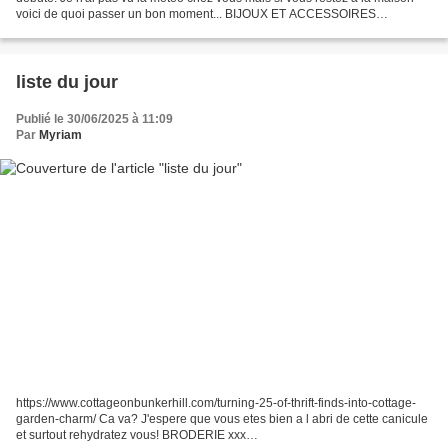
voici de quoi passer un bon moment... BIJOUX ET ACCESSOIRES
https://www.youtube.com/@leeluleel
https://www.instagram.com/reel/DK_b473IGEs...
liste du jour
Publié le 30/06/2025 à 11:09
Par
Myriam
https://www.cottageonbunkerhill.com/turning-25-of-thrift-finds-into-cottage-
garden-charm/ Ca va? J'espere que vous etes bien a l abri de cette canicule
et surtout rehydratez vous! BRODERIE xxx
++++++++
* Requirement
Copy out the data verbatim, with no pictures.

* Task solution
voici de quoi passer un bon moment... BIJOUX ET ACCESSOIRES
https://www.youtube.com/@leeluleel
https://www.instagram.com/reel/DK_b473IGEs...
liste du jour
Publié le 30/06/2025 à 11:09
Par
Myriam
https://www.cottageonbunkerhill.com/turning-25-of-thrift-finds-into-cottage-
garden-charm/ Ca va? J'espere que vous etes bien a l abri de cette canicule
et surtout rehydratez vous! BRODERIE xxx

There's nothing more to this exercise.